Some felt the band’s willingness to continue was somewhat strange, even though Hill wanted his friends to continue. Few acts were more across-the-board identifiable than the original ZZ Top, and any image without Hill standing to the right of Gibbons on stage seemed sacrilegious to some.

Gibbons was asked during an e-mail interview with the Times Colonist if he ever considered disbanding the group for good. His answer? “No.”

Which is fair. That shouldn’t be taken as an affront to Hill’s legacy; it says more about the musical bond that was forged between these brothers-in-arms, who were among the first to put Texas rock ‘n’ roll on the map in the 1970s. “It’s not a ‘new’ ZZ Top, it’s ZZ Top,” he said. “The genuine article abides. Attending a ZZ show, you get ZZ Top, pure and simple though it’s not certain how pure we are but certainly simple. Come on over and check us out.”

ZZ Top were crowned regional kings during their decades of service in the 1970s, but when the radio hits came rolling in at a record pace through the 1980s, resulting in more than 20 million records sold, their legacy was finally cemented. The group is now counted as one of the most successful rock bands in U.S. history.

Gibbons said that by continuing as a unit, he and Beard are paying tribute to Hill’s hard work, and honouring what they had created together. “Isn’t there a song that goes: ‘It’s so easy to remember to forget?’ Then again, application of the policy has long been ‘Keep on keeping on’ and that’s what we’ve done, and what we’re doing. I know that if there’s a lesson, it’s to not take things for granted, I’ll grant you that.”

Fans are happy to have them back on tour, no doubt. ZZ Top are returning to stages in Canada this week with longtime tourmates Cheap Trick in tow, another Rock and Roll Hall of fame group whose core lineup of Rick Nielsen, Robin Zander and Tom Petersson forges ahead. The result is a double-bill of arena rock by two of the best to ever do it, with more than 100 years of combined experience between them.

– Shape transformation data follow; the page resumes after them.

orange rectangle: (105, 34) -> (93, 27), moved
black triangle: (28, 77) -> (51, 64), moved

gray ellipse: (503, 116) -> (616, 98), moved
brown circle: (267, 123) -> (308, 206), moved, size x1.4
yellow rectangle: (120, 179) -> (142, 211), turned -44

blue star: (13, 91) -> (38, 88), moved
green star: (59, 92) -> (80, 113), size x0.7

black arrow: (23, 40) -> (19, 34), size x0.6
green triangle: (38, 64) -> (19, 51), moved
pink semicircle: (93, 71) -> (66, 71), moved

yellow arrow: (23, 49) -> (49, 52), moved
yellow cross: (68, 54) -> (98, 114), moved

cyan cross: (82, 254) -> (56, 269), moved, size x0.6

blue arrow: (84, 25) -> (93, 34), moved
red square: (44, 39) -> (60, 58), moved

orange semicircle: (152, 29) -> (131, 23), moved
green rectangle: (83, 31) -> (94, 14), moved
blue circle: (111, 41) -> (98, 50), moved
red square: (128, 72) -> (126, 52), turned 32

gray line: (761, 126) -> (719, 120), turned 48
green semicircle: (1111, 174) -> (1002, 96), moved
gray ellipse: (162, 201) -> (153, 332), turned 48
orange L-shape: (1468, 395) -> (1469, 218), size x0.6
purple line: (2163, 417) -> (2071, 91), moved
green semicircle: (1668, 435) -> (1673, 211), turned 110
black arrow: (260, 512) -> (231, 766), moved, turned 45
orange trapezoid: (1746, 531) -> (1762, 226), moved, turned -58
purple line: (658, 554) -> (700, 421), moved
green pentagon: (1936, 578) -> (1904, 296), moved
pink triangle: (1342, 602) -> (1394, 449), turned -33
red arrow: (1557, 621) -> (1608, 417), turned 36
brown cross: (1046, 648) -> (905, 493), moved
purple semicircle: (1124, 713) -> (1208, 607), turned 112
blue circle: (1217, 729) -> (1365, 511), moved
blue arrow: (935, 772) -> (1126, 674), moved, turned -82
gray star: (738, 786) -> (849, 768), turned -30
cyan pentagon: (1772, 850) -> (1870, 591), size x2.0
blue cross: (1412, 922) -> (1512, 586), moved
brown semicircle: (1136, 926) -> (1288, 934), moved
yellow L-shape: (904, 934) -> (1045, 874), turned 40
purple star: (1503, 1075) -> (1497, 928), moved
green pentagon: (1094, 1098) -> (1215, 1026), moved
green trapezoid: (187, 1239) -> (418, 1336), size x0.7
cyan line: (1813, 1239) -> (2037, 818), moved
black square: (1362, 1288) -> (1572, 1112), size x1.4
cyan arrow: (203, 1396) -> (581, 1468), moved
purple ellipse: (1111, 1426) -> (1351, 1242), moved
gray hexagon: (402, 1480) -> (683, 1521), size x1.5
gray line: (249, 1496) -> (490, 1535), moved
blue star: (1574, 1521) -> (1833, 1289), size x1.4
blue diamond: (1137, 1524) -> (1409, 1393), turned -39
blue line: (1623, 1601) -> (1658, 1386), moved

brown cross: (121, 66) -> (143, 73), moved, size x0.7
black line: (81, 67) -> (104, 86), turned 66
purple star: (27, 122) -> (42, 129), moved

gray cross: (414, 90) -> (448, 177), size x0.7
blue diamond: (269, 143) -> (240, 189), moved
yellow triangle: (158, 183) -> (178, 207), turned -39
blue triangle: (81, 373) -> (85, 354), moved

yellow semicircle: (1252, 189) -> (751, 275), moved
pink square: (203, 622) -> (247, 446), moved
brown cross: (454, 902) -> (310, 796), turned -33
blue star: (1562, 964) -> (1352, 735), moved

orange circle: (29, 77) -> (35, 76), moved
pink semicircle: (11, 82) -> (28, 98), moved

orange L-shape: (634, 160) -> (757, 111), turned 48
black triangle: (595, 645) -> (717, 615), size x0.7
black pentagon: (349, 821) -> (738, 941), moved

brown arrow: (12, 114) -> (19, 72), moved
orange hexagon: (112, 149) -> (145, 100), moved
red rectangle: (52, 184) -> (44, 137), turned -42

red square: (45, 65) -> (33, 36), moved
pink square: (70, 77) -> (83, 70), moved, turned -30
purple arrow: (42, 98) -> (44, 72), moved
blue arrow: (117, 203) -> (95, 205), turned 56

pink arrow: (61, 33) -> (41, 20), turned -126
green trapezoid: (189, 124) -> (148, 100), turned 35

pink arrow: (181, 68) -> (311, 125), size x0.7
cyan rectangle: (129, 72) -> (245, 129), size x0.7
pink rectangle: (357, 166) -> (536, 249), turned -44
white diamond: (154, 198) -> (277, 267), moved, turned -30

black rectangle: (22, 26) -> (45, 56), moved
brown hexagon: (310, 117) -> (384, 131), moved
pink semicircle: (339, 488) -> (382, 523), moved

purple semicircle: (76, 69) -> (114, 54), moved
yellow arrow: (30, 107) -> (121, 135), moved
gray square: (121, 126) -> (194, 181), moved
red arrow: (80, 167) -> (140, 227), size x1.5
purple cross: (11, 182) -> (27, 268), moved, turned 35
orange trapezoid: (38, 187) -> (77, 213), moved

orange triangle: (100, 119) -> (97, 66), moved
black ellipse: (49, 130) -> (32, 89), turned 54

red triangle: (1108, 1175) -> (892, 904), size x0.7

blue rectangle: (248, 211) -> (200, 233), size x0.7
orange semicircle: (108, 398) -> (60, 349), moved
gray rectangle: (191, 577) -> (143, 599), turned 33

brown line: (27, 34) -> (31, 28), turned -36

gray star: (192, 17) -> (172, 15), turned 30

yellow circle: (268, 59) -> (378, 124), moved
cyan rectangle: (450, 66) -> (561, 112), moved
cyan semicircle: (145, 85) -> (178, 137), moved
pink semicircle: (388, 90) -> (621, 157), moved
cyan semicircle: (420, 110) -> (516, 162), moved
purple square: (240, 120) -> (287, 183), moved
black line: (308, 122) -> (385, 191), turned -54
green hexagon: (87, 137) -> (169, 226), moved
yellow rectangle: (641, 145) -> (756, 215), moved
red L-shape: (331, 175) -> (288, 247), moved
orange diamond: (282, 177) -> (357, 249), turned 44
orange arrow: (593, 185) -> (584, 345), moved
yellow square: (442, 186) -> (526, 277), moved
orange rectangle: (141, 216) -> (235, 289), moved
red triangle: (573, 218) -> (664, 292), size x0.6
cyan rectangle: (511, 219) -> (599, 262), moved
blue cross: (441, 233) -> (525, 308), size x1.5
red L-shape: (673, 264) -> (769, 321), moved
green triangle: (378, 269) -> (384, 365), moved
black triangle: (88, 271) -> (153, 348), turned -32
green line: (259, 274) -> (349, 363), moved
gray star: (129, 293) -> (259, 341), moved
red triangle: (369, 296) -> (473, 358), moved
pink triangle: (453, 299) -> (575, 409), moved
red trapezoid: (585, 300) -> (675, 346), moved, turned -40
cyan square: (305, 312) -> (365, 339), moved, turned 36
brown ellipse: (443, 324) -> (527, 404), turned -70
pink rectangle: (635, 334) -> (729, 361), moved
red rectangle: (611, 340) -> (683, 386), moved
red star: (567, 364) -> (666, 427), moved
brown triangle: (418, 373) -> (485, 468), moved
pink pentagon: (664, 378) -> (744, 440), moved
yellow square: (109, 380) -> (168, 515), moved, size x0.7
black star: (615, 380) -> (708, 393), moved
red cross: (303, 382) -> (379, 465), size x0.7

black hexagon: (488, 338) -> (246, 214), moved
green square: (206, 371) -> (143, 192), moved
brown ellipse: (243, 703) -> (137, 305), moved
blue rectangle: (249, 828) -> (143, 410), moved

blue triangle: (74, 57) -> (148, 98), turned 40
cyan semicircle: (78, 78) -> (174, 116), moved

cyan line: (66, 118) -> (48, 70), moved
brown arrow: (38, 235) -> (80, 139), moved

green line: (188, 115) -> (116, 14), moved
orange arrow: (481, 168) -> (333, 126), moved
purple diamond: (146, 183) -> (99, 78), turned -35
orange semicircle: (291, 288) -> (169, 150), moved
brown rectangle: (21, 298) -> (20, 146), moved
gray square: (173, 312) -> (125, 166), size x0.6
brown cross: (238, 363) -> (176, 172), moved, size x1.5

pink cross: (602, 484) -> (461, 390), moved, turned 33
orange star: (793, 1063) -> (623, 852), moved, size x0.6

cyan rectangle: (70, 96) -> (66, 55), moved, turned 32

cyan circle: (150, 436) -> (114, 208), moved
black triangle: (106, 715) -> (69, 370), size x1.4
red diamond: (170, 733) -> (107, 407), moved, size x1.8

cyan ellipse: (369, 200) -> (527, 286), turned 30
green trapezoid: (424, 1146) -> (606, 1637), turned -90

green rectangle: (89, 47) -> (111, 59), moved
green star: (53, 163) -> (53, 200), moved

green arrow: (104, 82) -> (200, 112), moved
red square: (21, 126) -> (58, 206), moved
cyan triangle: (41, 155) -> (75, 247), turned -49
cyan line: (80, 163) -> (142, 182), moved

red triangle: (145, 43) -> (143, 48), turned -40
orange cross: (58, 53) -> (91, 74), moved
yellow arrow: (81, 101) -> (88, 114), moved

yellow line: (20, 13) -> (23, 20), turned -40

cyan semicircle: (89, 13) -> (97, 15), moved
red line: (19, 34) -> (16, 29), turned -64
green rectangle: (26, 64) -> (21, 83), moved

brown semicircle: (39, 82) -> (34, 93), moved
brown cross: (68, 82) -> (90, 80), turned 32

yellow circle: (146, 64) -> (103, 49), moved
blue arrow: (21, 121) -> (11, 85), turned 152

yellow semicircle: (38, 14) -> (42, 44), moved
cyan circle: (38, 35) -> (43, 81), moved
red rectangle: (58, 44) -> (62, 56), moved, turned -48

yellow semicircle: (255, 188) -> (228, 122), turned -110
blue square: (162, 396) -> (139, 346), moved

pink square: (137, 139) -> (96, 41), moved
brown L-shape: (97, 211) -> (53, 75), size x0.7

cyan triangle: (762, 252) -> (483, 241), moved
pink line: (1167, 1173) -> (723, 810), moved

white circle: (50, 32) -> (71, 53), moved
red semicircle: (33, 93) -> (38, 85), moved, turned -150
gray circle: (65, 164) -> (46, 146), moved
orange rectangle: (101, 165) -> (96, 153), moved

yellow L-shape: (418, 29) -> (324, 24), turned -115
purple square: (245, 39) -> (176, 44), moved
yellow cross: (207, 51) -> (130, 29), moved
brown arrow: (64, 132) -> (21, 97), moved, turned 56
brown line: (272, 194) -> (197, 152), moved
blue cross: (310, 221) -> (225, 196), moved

ZZ Top has been off the road since December, which gave the band and its crew a much-needed break following a massive run of 66 dates. Gibbons, however, has never been one for extended time off, judging by his pandemic activities. “[I] fixed up the house, checked the oil in a few of the cars, rode my bike, recorded a solo album (Hardware) in the California high desert,” he said.

“We weren’t too bored, but it’s great to be out and doing it and doing it loud again.”

Hill was a part of a significant historical project before his death, ZZ Top: That Little Ol’ Band from Texas, the 2019 documentary from Victoria-reared filmmakers Sam Dunn and Scot McFadyen. The film shone a spotlight on the trio’s fascinating backstory, and put into perspective for the majority of ZZ Top’s fans — arguably for the first time — just how hard they worked to achieve success.

Now, with Francis’s arrival on bass, the group has a renewed sense of energy. Not even Gibbons knows when their time as a group will be up, and that is good news for the state of Texas. The longer ZZ Top hangs around, the more attention will be paid to their peers from the Lone Star State.

“There have been successive generations of great blues-based cats from Texas since we began this journey more than five decades ago,” Gibbons said. “Gary Clark Jr. springs immediately to mind, as does Leon Bridges, The Skulls, Tonton, Spoon, Hacienda. Might be something in the water, or that something in the air.”